We have now had enough time since the Supreme Court’s decision in Hall Street Assocs., LLC v. Mattel, Inc. to assess the “manifest disregard” standard for vacatur of an arbitral award, and it seems apparent that the results are not good. Effectively, the courts, including the Supreme Court, have left arbitration law with the worst of all worlds.

In Hall Street, the Supreme Court indulged in the worst kind of judicial obscurantism in addressing whether manifest disregard exists as a ground for vacatur. The case did not raise that issue, of course, so anything the Court said would have been dicta. But if the Court had stuck to its guns and declared that the express grounds in FAA §§ 10-11 are really and truly the only available grounds for vacatur, that probably would have been the death knell for manifest disregard. Instead, the Court declared that FAA §§ 10-11 are exclusive, but then intimated that manifest disregard might still play some role, which the Court declined to explain.

A number of lower courts have now tried to square that circle by positing that manifest disregard survives as a “judicial gloss” on FAA § 10. (Presumably this is different from what it was before, although the distinction seems elusive.) This is becoming the accepted interpretation in New York, as evidenced by Westminster Securities Corp. v. Petrocom Energy Ltd., a case from the Southern District: “While the future of the ‘manifest disregard’ standard is unsettled, . . . , in this circuit, ‘manifest disregard’ has been reconceptualized as ‘a judicial gloss’ on the FAA’s specific grounds for vacatur, and so interpreted, ‘remains a valid ground for vacating arbitration awards.’

Manifest disregard was never a useful legal doctrine. No one really knows what it means, so it cannot be applied consistently. More importantly, courts have routinely declared that it exists while in practice refusing to apply it except in idiosyncratic cases. So it sits there on the books inviting arbitral losers to ratchet up the cost of award enforcement by filing doomed but expensive motions to vacate.

I believe that we need greater judicial oversight of arbitration where an arbitration agreement appears in an adhesory contract. But manifest disregard is not effective for that purpose and creates problems in the commercial cases for which arbitration is best suited. The drafters of the new Restatement of the Law (Third), US Law of International Commercial Arbitration have done well to declare manifest disregard dead for arbitrations arising under the New York Convention. The courts need to follow suit for domestic arbitration.
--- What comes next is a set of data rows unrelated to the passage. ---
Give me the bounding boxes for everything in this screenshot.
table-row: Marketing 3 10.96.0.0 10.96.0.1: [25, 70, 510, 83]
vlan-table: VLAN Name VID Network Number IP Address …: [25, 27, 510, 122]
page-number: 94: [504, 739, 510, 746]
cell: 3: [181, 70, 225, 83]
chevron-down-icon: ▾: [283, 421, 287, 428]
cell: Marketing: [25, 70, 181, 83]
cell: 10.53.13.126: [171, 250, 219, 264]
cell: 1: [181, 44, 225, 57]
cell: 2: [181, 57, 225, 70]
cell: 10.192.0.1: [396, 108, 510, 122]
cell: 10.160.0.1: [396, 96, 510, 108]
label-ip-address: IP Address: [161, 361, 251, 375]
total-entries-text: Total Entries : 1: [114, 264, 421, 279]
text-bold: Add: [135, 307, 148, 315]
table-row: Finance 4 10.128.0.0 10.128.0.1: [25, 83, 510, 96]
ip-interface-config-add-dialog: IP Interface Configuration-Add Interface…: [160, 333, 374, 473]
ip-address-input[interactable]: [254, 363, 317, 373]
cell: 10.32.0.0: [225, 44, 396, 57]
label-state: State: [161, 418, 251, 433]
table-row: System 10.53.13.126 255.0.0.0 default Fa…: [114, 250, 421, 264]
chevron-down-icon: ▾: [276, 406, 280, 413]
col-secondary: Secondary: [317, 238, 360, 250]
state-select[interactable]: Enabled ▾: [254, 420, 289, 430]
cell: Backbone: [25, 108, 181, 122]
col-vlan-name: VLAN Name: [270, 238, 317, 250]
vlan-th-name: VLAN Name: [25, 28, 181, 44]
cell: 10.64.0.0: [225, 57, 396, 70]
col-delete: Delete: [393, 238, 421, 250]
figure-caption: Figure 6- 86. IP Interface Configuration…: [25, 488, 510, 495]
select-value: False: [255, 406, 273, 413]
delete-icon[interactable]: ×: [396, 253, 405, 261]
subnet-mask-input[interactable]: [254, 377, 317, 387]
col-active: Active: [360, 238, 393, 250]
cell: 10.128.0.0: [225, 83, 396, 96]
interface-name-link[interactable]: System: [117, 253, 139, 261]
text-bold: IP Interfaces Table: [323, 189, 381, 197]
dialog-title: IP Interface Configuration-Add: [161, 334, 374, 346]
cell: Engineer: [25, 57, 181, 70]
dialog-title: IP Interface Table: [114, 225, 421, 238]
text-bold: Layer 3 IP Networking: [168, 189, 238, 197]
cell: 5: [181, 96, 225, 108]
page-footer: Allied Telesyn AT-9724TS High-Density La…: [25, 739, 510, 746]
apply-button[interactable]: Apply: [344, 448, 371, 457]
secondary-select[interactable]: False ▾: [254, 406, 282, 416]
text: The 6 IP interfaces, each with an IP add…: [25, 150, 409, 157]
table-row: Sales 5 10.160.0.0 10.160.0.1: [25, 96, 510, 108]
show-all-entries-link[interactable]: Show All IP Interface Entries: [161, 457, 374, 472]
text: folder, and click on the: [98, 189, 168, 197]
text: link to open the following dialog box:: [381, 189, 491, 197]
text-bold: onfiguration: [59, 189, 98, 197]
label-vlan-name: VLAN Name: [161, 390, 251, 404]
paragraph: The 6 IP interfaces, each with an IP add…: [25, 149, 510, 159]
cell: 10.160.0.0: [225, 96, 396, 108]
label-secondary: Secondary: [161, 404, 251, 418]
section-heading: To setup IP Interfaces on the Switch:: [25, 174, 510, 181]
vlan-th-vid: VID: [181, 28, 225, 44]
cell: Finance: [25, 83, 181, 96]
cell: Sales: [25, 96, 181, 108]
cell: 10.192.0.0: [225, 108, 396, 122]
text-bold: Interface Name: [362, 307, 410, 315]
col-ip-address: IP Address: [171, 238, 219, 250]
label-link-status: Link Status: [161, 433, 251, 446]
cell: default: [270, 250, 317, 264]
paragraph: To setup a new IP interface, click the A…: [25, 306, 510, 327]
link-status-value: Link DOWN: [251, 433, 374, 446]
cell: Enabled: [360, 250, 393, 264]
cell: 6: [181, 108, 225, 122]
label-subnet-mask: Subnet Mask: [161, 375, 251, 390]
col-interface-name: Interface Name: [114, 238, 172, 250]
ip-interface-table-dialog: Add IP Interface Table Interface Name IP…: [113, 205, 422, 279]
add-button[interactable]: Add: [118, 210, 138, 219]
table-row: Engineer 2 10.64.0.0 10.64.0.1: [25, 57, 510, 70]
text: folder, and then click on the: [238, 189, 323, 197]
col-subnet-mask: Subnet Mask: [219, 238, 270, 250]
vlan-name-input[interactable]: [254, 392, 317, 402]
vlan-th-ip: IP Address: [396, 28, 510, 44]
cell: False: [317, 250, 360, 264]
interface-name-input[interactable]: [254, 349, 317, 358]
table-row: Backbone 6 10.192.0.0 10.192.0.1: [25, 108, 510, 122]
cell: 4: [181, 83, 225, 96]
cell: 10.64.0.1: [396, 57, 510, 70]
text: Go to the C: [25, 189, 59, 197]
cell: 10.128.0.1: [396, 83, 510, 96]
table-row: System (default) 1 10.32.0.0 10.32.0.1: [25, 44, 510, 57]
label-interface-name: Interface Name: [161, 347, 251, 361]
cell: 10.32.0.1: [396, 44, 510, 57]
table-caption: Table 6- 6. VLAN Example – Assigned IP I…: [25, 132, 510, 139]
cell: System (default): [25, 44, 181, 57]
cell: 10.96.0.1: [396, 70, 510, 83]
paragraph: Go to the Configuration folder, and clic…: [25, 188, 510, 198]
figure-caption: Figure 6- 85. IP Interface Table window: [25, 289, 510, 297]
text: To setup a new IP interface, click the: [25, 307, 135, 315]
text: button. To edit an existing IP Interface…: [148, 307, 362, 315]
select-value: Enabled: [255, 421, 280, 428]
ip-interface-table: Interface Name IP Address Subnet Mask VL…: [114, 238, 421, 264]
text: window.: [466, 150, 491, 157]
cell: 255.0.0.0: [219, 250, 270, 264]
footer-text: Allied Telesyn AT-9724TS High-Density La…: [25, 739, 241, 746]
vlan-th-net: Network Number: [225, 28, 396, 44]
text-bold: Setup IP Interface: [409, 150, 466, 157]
One thought on “Hall Street, Manifest Disregard, and the Worst of All Possible Worlds”

  1. The Supreme Court in Hall Street failed to recognize the difference between “vacatur” (not unlike setting aside a judgment; see Section 68 English Arbitration Act of 1996) and “appeal” (from an award to the court, which under Section 69 of that same Act parties can agree to on issues of law, subject to obtaining leave from the court), the US Supreme Court could have limited the grounds for vacatur to strictly what is enumerated in Section 10(a) FAA (throwing out all non-statutory grounds including manifest disregard), and allow parties to agree to include the possibility of appeal in their agreement under the theory of contractual freedom. Back in 2003, I wrote:
    “If the United States Supreme Court were to decide to invalidate all non-statutory grounds pursuant to which one can currently challenge an arbitral award in the vast majority of the Circuits (and thereby confining the losing party to a possible challenge under the non-waivable provisions of §10(a) of the FAA), and at the same time were to recognize the contracting parties’ freedom to choose to include in their agreement arbitral appeal to the competent district court, such a decision would not only safeguard the integrity of the arbitral process but also give the parties the largest possible freedom in crafting what they believe to be the most desirable arbitral proceeding to fit the particular aspects of their contractual relationship. Such a decision would create a welcome end to the uncertainty surrounding these two issues, and undoubtedly prevent much unnecessary litigation and delay tactics.” See Reframing the Dilemma of Contractually Expanded Judicial Review: Arbitral Appeal vs. Vacatur, 3 Pepp.Disp.Res.L.J. 157, 217-218 (2003).